Help! I'm being stalked by an online supermarket that wants a 'relationship

Ocado says: 'It's time to celebrate!' Er, no it isn't … Photograph: Alamy
Call me cold, but lots of people seem to be having relationships with me that I don't feel I am having with them. Cold might not be the right word. But definitely uptight with a fear of intimacy. Yeah, read that – and would have got the T-shirt, but didn't want to go that far. And it's getting worse, for I am increasingly at sea in a world of rampant overfamiliarity.

Only yesterday, some kind of leaflet popped through the door promising to turn me on. From an energy company? Yuck! This was as good as the glossy Valentine's card from a lettings agency that just couldn't wait to get its hands on my property … oooer missus.

Even well-established companies have taken to addressing me as though we were in a serious relationship in which have I been neglectful.
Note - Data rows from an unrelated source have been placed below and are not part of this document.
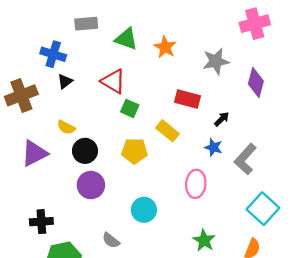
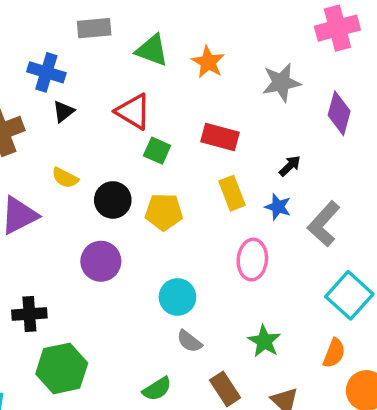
red rectangle: (188, 99) -> (220, 137), moved
yellow rectangle: (167, 131) -> (232, 193), moved, turned 30
black circle: (85, 151) -> (113, 200), moved
gray semicircle: (111, 240) -> (189, 341), moved

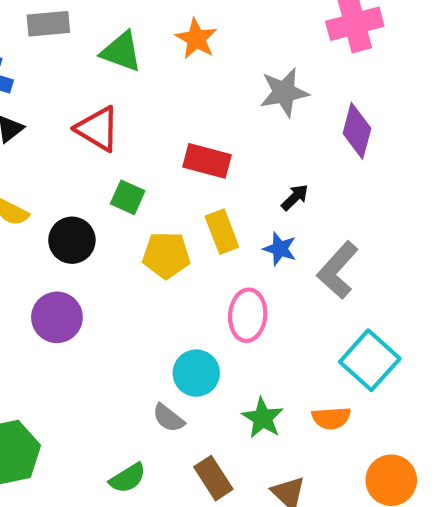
orange star: (208, 62) -> (196, 39), moved
green square: (157, 151) -> (128, 197), moved
yellow pentagon: (164, 212) -> (166, 255), moved
cyan circle: (177, 297) -> (196, 373), moved
orange semicircle: (334, 353) -> (331, 418), moved, turned 64

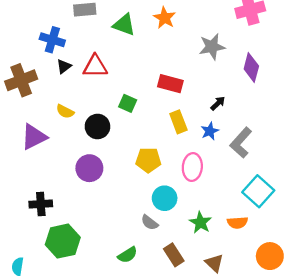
red triangle: (98, 129) -> (95, 66), moved, turned -32
blue star: (280, 249) -> (210, 131), turned 30
yellow pentagon: (166, 255) -> (148, 160), moved

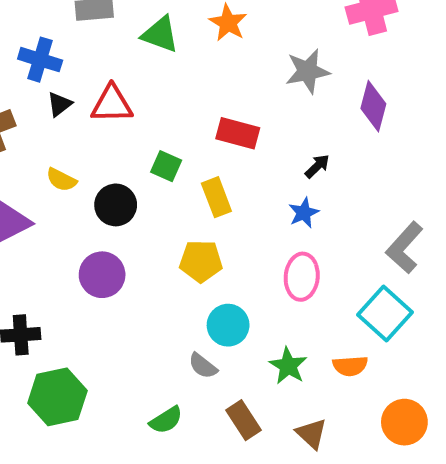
yellow rectangle: (178, 122) -> (216, 197), moved
gray L-shape: (241, 143) -> (404, 248), moved
pink ellipse: (192, 167) -> (302, 277), moved

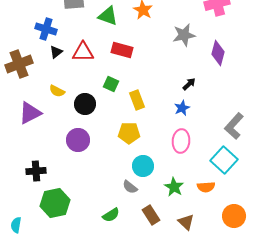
red rectangle: (238, 133) -> (122, 50), moved

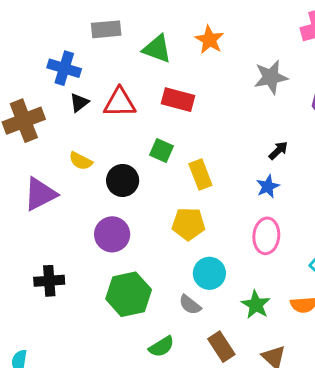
green hexagon: (55, 203) -> (129, 294), moved

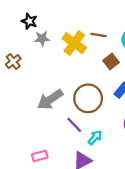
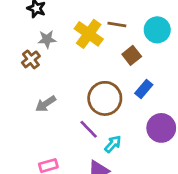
gray star: (42, 38) -> (47, 39), moved
brown cross: (13, 62) -> (31, 59), moved
gray arrow: (50, 100) -> (46, 104), moved, size x0.7

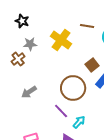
brown line: (117, 24) -> (87, 26), moved
brown square: (132, 55) -> (92, 65), moved

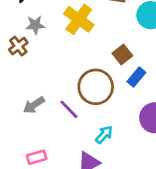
gray arrow: (29, 92) -> (34, 105), moved
purple line: (61, 111) -> (69, 109), moved

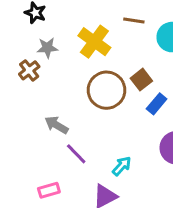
brown circle: (96, 87) -> (107, 90), moved
gray arrow: (34, 105) -> (56, 125), moved, turned 65
purple line: (69, 109) -> (76, 154), moved

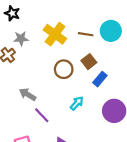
brown line: (134, 20) -> (86, 34), moved
brown circle: (107, 90) -> (64, 69), size x0.7
cyan arrow: (122, 166) -> (77, 103), moved

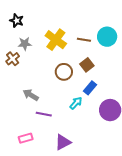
blue rectangle: (100, 79) -> (90, 88), moved
purple line: (42, 115) -> (44, 114), turned -35

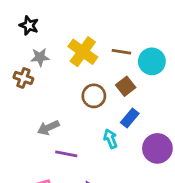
cyan circle: (107, 37) -> (152, 61), moved
brown cross: (13, 59) -> (23, 78), turned -32
gray arrow: (31, 95) -> (48, 128), turned -56
cyan arrow: (76, 103) -> (110, 139), turned -64

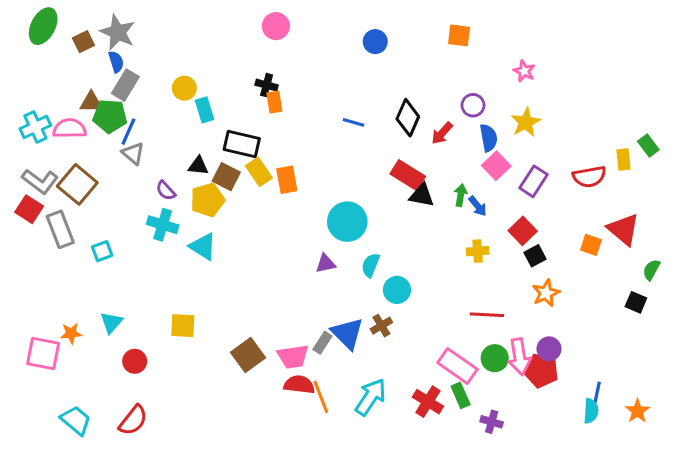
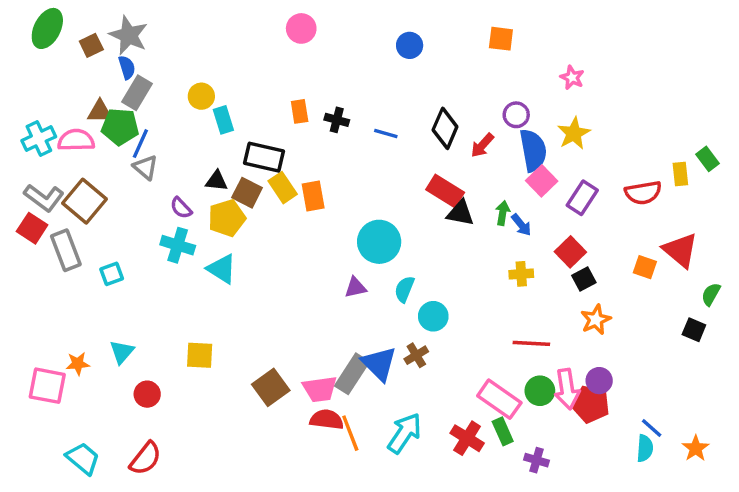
black cross: (267, 85) -> (337, 120), moved
blue semicircle: (488, 138) -> (533, 150), size x1.4
gray rectangle: (322, 343) -> (352, 374), size x1.6
blue line: (597, 392) -> (652, 428), turned -60

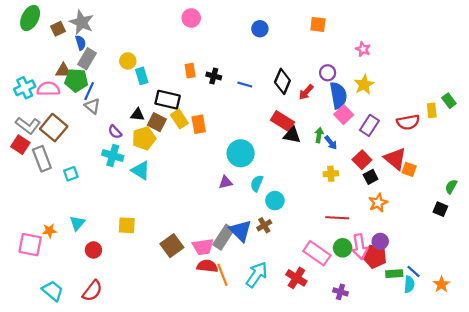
red triangle: (680, 250) -> (395, 159), moved
green rectangle: (503, 431) -> (394, 274), moved, turned -70

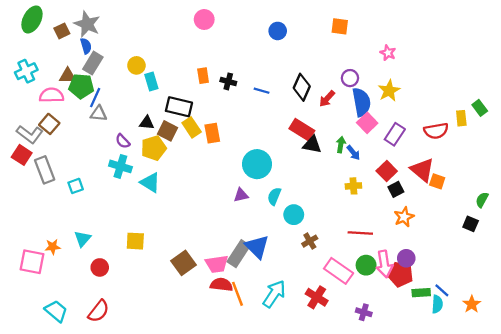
cyan cross: (25, 88) -> (26, 71), moved
gray triangle: (92, 106) -> (99, 114), turned -35
brown square: (54, 128) -> (49, 124), moved, size x0.7
brown cross: (264, 225) -> (310, 241), moved

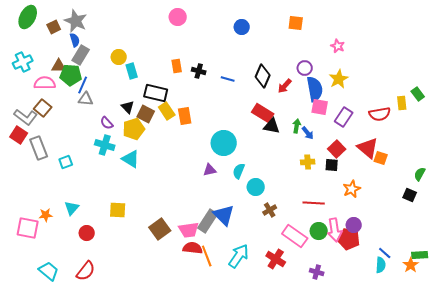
black triangle: (147, 123) -> (128, 107), turned 40
pink square: (367, 123) -> (320, 107), turned -36
black square: (396, 189) -> (332, 165), moved, turned 32
green rectangle: (421, 293) -> (420, 255), moved

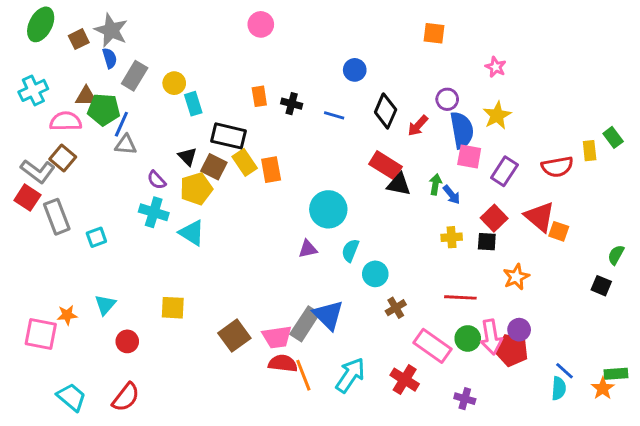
blue circle: (242, 27) -> (355, 70), moved
gray rectangle: (81, 55) -> (135, 76), moved

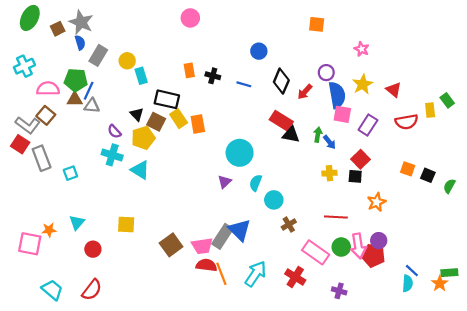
brown triangle: (86, 96) -> (75, 99), moved
red triangle: (540, 217) -> (394, 90), moved, size x0.7
purple triangle: (308, 249) -> (225, 182), turned -32
black square: (601, 286) -> (428, 175), moved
Ocado (yes, I get stuff from them delivered to my Islington-upon-Hampstead castle) sends me creepy emails about our "anniversary". "Hasn't time flown? It's time to celebrate." Jeez, I had forgotten the incredible day when I discovered a supermarket delivered. Next time I see the van, I guess I should just propose to it.

The thing is, I haven't paid this anniversary much attention as I am tied up with giving constant feedback to my mobile phone company. Every time I query a bill, I get 27 texts asking me to rate the performance of the person I spoke to. Trouble is, I am still in the middle of rating the venue and bar facilities of a fringe theatre I went to at the weekend.

This constant loop of marketing, consumption and feedback means I rarely have time to talk to my children or anyone else in my stupid offline life. It's pretty exhausting telling everyone exactly how their service can be improved. You can't just say you didn't like an ad on Facebook, you have to explain why. Which reminds me: I must tell TripAdvisor that the hotel in Paris didn't have very good body lotion.

This creeping interactive culture exists partly because of less face-to-face communication. But it is taking the form of intrusive and fake missives that appear to assume we are in a state of quasi-sexual excitement over that most mundane transaction, paying a gas bill.

In publications such as Forbes you can see all sorts of crappy business waffle about "intimate marketing". The key relationship is between customers and brands, and those emotional fires have to keep being stoked. Yikes! Clearly, I have a problem with commitment and sometimes just want to buy something and move on … This, apparently, is shallow and short-lived – exactly what I seek, but then I am a bad person with a transaction mindset when I, and whoever I am buying from, should be thinking about long-term goals.

Such relationships are acted out when you are chatting to someone on the phone who is involving you in a new contract, finding you a special deal, bonding. Building rapport is part of their script. It's not their fault: this is how business is done.

Essentially, this is the globalisation of etiquette premised on the American model. When I waitressed in the US, I soon had to learn that it was about more than getting the food to the table but also providing a one-woman show. In my case, a show that did not resemble being a decent waitress in any way. Americans expect a certain level of service and do not find friendliness suspect.

What we appear to have imported is overfamiliarity without good service: thus, we have to wait in all day to get a boiler repaired while at the same time being bombarded with these strangely personal love notes. My internet provider is emailing me daily about date night at the movies and telling me to get the popcorn in? Obviously I am going to chuck them soon, as another broadband company is promising so much more.

Does any of this stuff work? I only know one person for whom it does and she is having a relationship with a wine club. Aren't most of us flummoxed by this gropetastic marketing?

Spike Jonze's film Her is clever because it is not about the future but about now, and it simply takes personalised intimate marketing to its logical conclusion. The central character falls in love with an operating system that has been tailored to meet his every need and has rifled though all his personal information. It makes him happy, so perhaps I need to loosen up and understand that my value can only be measured by those who sell me stuff, that the bonds I make with companies and supermarkets are deeply important, that the most excitement I can ever crave will come in the form of a discount from someone I never met. Perhaps I just need to work harder on my part of the relationship: you shall know me by my purchases and my purchases alone.

Or I could hope for a let up in this kind of harassment-marketing, and yearn for the days when the nearest I got to a personal message was the annual Christmas card from the Chinese take away: "Happy Christmas Moore."